*Work item*. Would you write out the entries again, exactly as they are, but without images?
═══ Excerpted data ═══
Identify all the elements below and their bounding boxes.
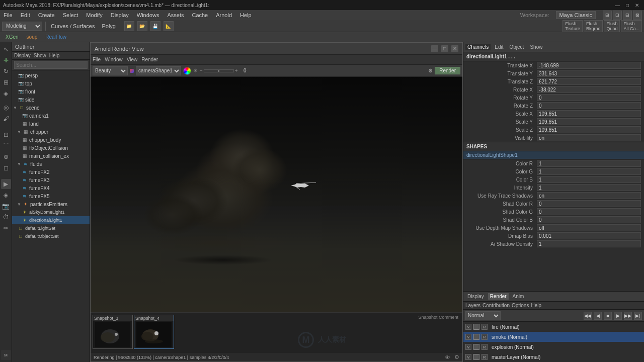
snapshot-3[interactable]: Snapshot_3 [93, 315, 133, 349]
outliner-item-defaultobjset[interactable]: □ defaultObjectSet [12, 232, 90, 240]
flush-texture-btn[interactable]: FlushTexture [562, 20, 583, 32]
attr-value-ry[interactable]: 0 [537, 94, 641, 101]
outliner-item-land[interactable]: ▦ land [12, 120, 90, 128]
attr-value-colb[interactable]: 1 [537, 176, 641, 183]
attr-value-raytrace[interactable]: on [537, 192, 641, 199]
tab-edit[interactable]: Edit [493, 44, 505, 50]
layer-fire-vis2[interactable]: R [481, 324, 488, 330]
menu-arnold[interactable]: Arnold [214, 12, 233, 18]
curves-surfaces-btn[interactable]: Curves / Surfaces [49, 23, 97, 29]
attr-row-sx[interactable]: Scale X 109.651 [463, 110, 644, 118]
layout-btn-1[interactable]: ⊞ [603, 11, 612, 20]
layout-btn-3[interactable]: ⊟ [623, 11, 632, 20]
attr-value-intensity[interactable]: 1 [537, 184, 641, 191]
attr-value-colr[interactable]: 1 [537, 160, 641, 167]
snapshot-4[interactable]: Snapshot_4 [134, 315, 174, 349]
color-wheel[interactable] [183, 67, 191, 75]
attr-row-colb[interactable]: Color B 1 [463, 175, 644, 184]
attr-value-rx[interactable]: -38.022 [537, 86, 641, 93]
eye-icon[interactable]: 👁 [445, 354, 450, 360]
outliner-item-dirlight[interactable]: ☀ directionalLight1 [12, 216, 90, 224]
arv-minimize-btn[interactable]: — [431, 45, 438, 52]
mode-dropdown[interactable]: Modeling [2, 22, 42, 31]
attr-row-sz[interactable]: Scale Z 109.651 [463, 126, 644, 134]
menu-modify[interactable]: Modify [85, 12, 104, 18]
outliner-item-fumefx5[interactable]: ≋ fumeFX5 [12, 192, 90, 200]
render-layer-btn-3[interactable]: ■ [604, 312, 612, 320]
layout-btn-2[interactable]: ⊡ [613, 11, 622, 20]
render-icon-btn[interactable]: ▶ [1, 179, 11, 189]
outliner-item-top[interactable]: 📷 top [12, 79, 90, 87]
outliner-item-chopper-body[interactable]: ▦ chopper_body [12, 136, 90, 144]
layer-smoke[interactable]: V R smoke (Normal) [463, 332, 644, 342]
attr-row-colg[interactable]: Color G 1 [463, 167, 644, 175]
menu-file[interactable]: File [2, 12, 14, 18]
exposure-plus[interactable]: + [235, 68, 238, 73]
tab-anim[interactable]: Anim [511, 293, 526, 300]
outliner-item-chopper[interactable]: ▼ ▦ chopper [12, 128, 90, 136]
outliner-item-front[interactable]: 📷 front [12, 87, 90, 96]
arv-menu-render[interactable]: Render [141, 57, 158, 62]
layer-master-vis[interactable]: V [465, 354, 471, 360]
arv-canvas[interactable] [91, 77, 462, 312]
outliner-item-persp[interactable]: 📷 persp [12, 71, 90, 79]
layer-explosion[interactable]: V R explosion (Normal) [463, 342, 644, 352]
snap-grid[interactable]: ⊡ [1, 130, 11, 140]
attr-row-ty[interactable]: Translate Y 331.643 [463, 69, 644, 77]
maximize-btn[interactable]: □ [624, 3, 631, 8]
menu-edit[interactable]: Edit [19, 12, 32, 18]
history-icon-btn[interactable]: ⏱ [1, 212, 11, 222]
menu-create[interactable]: Create [37, 12, 56, 18]
tab-xgen[interactable]: XGen [2, 33, 22, 41]
outliner-item-ffx[interactable]: ▦ ffxObjectCollision [12, 144, 90, 152]
shelf-icon-4[interactable]: 📐 [164, 21, 174, 31]
layout-btn-4[interactable]: ⊠ [633, 11, 642, 20]
move-tool[interactable]: ✛ [1, 55, 11, 65]
workspace-current[interactable]: Maya Classic [556, 11, 596, 19]
close-btn[interactable]: ✕ [633, 3, 641, 8]
subtab-help[interactable]: Help [531, 303, 541, 308]
minimize-btn[interactable]: — [613, 3, 622, 8]
shelf-icon-3[interactable]: 💾 [150, 21, 160, 31]
layer-fire-vis[interactable]: V [465, 324, 471, 330]
menu-select[interactable]: Select [61, 12, 80, 18]
arv-render-btn[interactable]: Render [435, 67, 460, 74]
outliner-item-side[interactable]: 📷 side [12, 96, 90, 104]
snap-surface[interactable]: ◻ [1, 163, 11, 173]
render-settings-btn[interactable]: ⚙ [428, 68, 433, 73]
tab-render-active[interactable]: Render [488, 293, 509, 300]
render-layer-btn-4[interactable]: ▶ [614, 312, 622, 320]
outliner-show-menu[interactable]: Show [34, 53, 46, 58]
tab-realflow[interactable]: RealFlow [42, 33, 70, 41]
attr-row-shadcolr[interactable]: Shad Color R 0 [463, 200, 644, 208]
outliner-item-scene[interactable]: ▼ □ scene [12, 104, 90, 112]
attr-row-tx[interactable]: Translate X -148.699 [463, 61, 644, 69]
settings-icon-small[interactable]: ⚙ [454, 354, 459, 360]
arv-close-btn[interactable]: ✕ [451, 45, 458, 52]
outliner-display-menu[interactable]: Display [14, 53, 31, 58]
select-tool[interactable]: ↖ [1, 44, 11, 54]
layer-smoke-vis2[interactable]: R [481, 334, 488, 340]
arv-menu-file[interactable]: File [93, 57, 101, 62]
polygon-btn[interactable]: Polyg [100, 23, 118, 29]
blend-mode-dropdown[interactable]: Normal [465, 311, 501, 320]
layer-master[interactable]: V R masterLayer (Normal) [463, 352, 644, 362]
search-input[interactable] [14, 61, 88, 69]
scale-tool[interactable]: ⊞ [1, 77, 11, 87]
tab-object[interactable]: Object [508, 44, 526, 50]
universal-tool[interactable]: ◈ [1, 88, 11, 99]
ipr-icon-btn[interactable]: ◈ [1, 190, 11, 200]
menu-assets[interactable]: Assets [166, 12, 185, 18]
tab-channels[interactable]: Channels [465, 44, 491, 50]
render-layer-btn-2[interactable]: ◀ [594, 312, 602, 320]
attr-value-shadcolr[interactable]: 0 [537, 200, 641, 207]
attr-value-tz[interactable]: 621.772 [537, 78, 641, 85]
camera-dropdown[interactable]: cameraShape1 [136, 66, 181, 75]
soft-select[interactable]: ◎ [1, 103, 11, 113]
attr-value-aishadow[interactable]: 1 [537, 240, 641, 247]
attr-value-tx[interactable]: -148.699 [537, 62, 641, 69]
attr-value-depthmapshadow[interactable]: off [537, 224, 641, 231]
layer-explosion-vis2[interactable]: R [481, 344, 488, 350]
flush-quad-btn[interactable]: FlushQuad [604, 20, 620, 32]
subtab-layers[interactable]: Layers [465, 303, 480, 308]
═══
*Expected answer*.
Identify all the elements below and their bounding boxes.
snapshot-3[interactable]: Snapshot_3 [93, 315, 133, 349]
outliner-item-defaultobjset[interactable]: □ defaultObjectSet [12, 232, 90, 240]
flush-texture-btn[interactable]: FlushTexture [562, 20, 583, 32]
attr-value-ry[interactable]: 0 [537, 94, 641, 101]
outliner-item-land[interactable]: ▦ land [12, 120, 90, 128]
attr-value-colb[interactable]: 1 [537, 176, 641, 183]
attr-value-raytrace[interactable]: on [537, 192, 641, 199]
tab-edit[interactable]: Edit [493, 44, 505, 50]
layer-fire-vis2[interactable]: R [481, 324, 488, 330]
menu-arnold[interactable]: Arnold [214, 12, 233, 18]
curves-surfaces-btn[interactable]: Curves / Surfaces [49, 23, 97, 29]
attr-row-sx[interactable]: Scale X 109.651 [463, 110, 644, 118]
layout-btn-1[interactable]: ⊞ [603, 11, 612, 20]
layout-btn-3[interactable]: ⊟ [623, 11, 632, 20]
attr-value-intensity[interactable]: 1 [537, 184, 641, 191]
attr-value-colr[interactable]: 1 [537, 160, 641, 167]
snapshot-4[interactable]: Snapshot_4 [134, 315, 174, 349]
color-wheel[interactable] [183, 67, 191, 75]
attr-row-colb[interactable]: Color B 1 [463, 175, 644, 184]
attr-value-rx[interactable]: -38.022 [537, 86, 641, 93]
eye-icon[interactable]: 👁 [445, 354, 450, 360]
outliner-item-dirlight[interactable]: ☀ directionalLight1 [12, 216, 90, 224]
arv-minimize-btn[interactable]: — [431, 45, 438, 52]
mode-dropdown[interactable]: Modeling [2, 22, 42, 31]
attr-row-sz[interactable]: Scale Z 109.651 [463, 126, 644, 134]
menu-modify[interactable]: Modify [85, 12, 104, 18]
outliner-item-fumefx5[interactable]: ≋ fumeFX5 [12, 192, 90, 200]
render-layer-btn-3[interactable]: ■ [604, 312, 612, 320]
layout-btn-2[interactable]: ⊡ [613, 11, 622, 20]
render-icon-btn[interactable]: ▶ [1, 179, 11, 189]
outliner-item-top[interactable]: 📷 top [12, 79, 90, 87]
outliner-item-chopper-body[interactable]: ▦ chopper_body [12, 136, 90, 144]
layer-smoke[interactable]: V R smoke (Normal) [463, 332, 644, 342]
attr-row-colg[interactable]: Color G 1 [463, 167, 644, 175]
menu-file[interactable]: File [2, 12, 14, 18]
exposure-plus[interactable]: + [235, 68, 238, 73]
tab-anim[interactable]: Anim [511, 293, 526, 300]
outliner-item-chopper[interactable]: ▼ ▦ chopper [12, 128, 90, 136]
outliner-item-front[interactable]: 📷 front [12, 87, 90, 96]
arv-menu-render[interactable]: Render [141, 57, 158, 62]
layer-master-vis[interactable]: V [465, 354, 471, 360]
arv-canvas[interactable] [91, 77, 462, 312]
outliner-item-persp[interactable]: 📷 persp [12, 71, 90, 79]
layer-explosion[interactable]: V R explosion (Normal) [463, 342, 644, 352]
snap-grid[interactable]: ⊡ [1, 130, 11, 140]
attr-row-ty[interactable]: Translate Y 331.643 [463, 69, 644, 77]
maximize-btn[interactable]: □ [624, 3, 631, 8]
menu-edit[interactable]: Edit [19, 12, 32, 18]
history-icon-btn[interactable]: ⏱ [1, 212, 11, 222]
menu-create[interactable]: Create [37, 12, 56, 18]
tab-xgen[interactable]: XGen [2, 33, 22, 41]
outliner-item-ffx[interactable]: ▦ ffxObjectCollision [12, 144, 90, 152]
shelf-icon-4[interactable]: 📐 [164, 21, 174, 31]
layout-btn-4[interactable]: ⊠ [633, 11, 642, 20]
move-tool[interactable]: ✛ [1, 55, 11, 65]
workspace-current[interactable]: Maya Classic [556, 11, 596, 19]
close-btn[interactable]: ✕ [633, 3, 641, 8]
subtab-help[interactable]: Help [531, 303, 541, 308]
minimize-btn[interactable]: — [613, 3, 622, 8]
shelf-icon-3[interactable]: 💾 [150, 21, 160, 31]
layer-fire-vis[interactable]: V [465, 324, 471, 330]
menu-select[interactable]: Select [61, 12, 80, 18]
arv-render-btn[interactable]: Render [435, 67, 460, 74]
outliner-item-side[interactable]: 📷 side [12, 96, 90, 104]
snap-surface[interactable]: ◻ [1, 163, 11, 173]
render-settings-btn[interactable]: ⚙ [428, 68, 433, 73]
tab-render-active[interactable]: Render [488, 293, 509, 300]
render-layer-btn-4[interactable]: ▶ [614, 312, 622, 320]
outliner-show-menu[interactable]: Show [34, 53, 46, 58]
tab-realflow[interactable]: RealFlow [42, 33, 70, 41]
attr-row-shadcolr[interactable]: Shad Color R 0 [463, 200, 644, 208]
outliner-item-scene[interactable]: ▼ □ scene [12, 104, 90, 112]
attr-row-tx[interactable]: Translate X -148.699 [463, 61, 644, 69]
settings-icon-small[interactable]: ⚙ [454, 354, 459, 360]
arv-close-btn[interactable]: ✕ [451, 45, 458, 52]
outliner-display-menu[interactable]: Display [14, 53, 31, 58]
select-tool[interactable]: ↖ [1, 44, 11, 54]
layer-smoke-vis2[interactable]: R [481, 334, 488, 340]
arv-menu-file[interactable]: File [93, 57, 101, 62]
polygon-btn[interactable]: Polyg [100, 23, 118, 29]
blend-mode-dropdown[interactable]: Normal [465, 311, 501, 320]
layer-master[interactable]: V R masterLayer (Normal) [463, 352, 644, 362]
search-input[interactable] [14, 61, 88, 69]
scale-tool[interactable]: ⊞ [1, 77, 11, 87]
tab-object[interactable]: Object [508, 44, 526, 50]
universal-tool[interactable]: ◈ [1, 88, 11, 99]
ipr-icon-btn[interactable]: ◈ [1, 190, 11, 200]
menu-assets[interactable]: Assets [166, 12, 185, 18]
tab-channels[interactable]: Channels [465, 44, 491, 50]
render-layer-btn-2[interactable]: ◀ [594, 312, 602, 320]
attr-value-shadcolr[interactable]: 0 [537, 200, 641, 207]
attr-value-tz[interactable]: 621.772 [537, 78, 641, 85]
camera-dropdown[interactable]: cameraShape1 [136, 66, 181, 75]
soft-select[interactable]: ◎ [1, 103, 11, 113]
attr-value-aishadow[interactable]: 1 [537, 240, 641, 247]
attr-value-tx[interactable]: -148.699 [537, 62, 641, 69]
attr-value-depthmapshadow[interactable]: off [537, 224, 641, 231]
layer-explosion-vis2[interactable]: R [481, 344, 488, 350]
flush-quad-btn[interactable]: FlushQuad [604, 20, 620, 32]
subtab-layers[interactable]: Layers [465, 303, 480, 308]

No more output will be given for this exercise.